++++ Records to process ++++
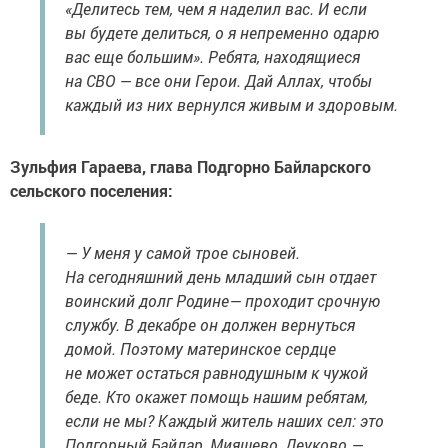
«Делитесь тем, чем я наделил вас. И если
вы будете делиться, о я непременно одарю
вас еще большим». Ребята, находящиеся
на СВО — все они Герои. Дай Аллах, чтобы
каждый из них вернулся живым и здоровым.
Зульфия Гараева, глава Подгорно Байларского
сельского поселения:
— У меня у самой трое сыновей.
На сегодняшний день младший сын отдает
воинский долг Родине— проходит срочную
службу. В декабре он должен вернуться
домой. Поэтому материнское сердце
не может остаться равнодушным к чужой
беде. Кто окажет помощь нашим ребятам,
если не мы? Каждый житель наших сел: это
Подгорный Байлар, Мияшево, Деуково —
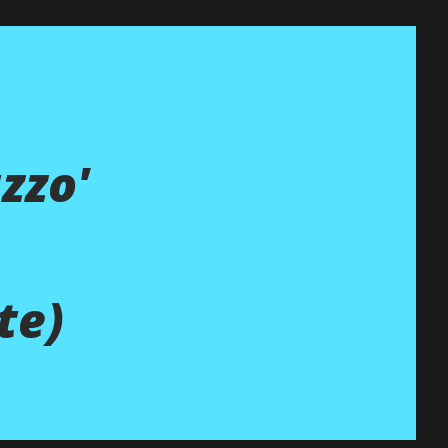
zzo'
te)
++++
++++ Records to process ++++
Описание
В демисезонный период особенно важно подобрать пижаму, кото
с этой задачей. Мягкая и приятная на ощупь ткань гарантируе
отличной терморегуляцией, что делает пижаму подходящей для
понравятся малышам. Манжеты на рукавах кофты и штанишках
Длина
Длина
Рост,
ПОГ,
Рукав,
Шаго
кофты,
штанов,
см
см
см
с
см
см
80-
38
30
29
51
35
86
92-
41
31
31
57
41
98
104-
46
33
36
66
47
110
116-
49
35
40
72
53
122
++++
++++ Records to process ++++
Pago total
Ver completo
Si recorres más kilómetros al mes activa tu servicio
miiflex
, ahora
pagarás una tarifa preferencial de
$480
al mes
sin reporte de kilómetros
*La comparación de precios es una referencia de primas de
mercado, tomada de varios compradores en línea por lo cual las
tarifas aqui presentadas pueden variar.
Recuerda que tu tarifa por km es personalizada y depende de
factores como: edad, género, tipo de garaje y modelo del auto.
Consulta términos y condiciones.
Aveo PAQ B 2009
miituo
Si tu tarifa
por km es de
++++
The task
A single number is the whole answer here: how many lines of the material include "кофты" as a word or string?

Output for this exercise
2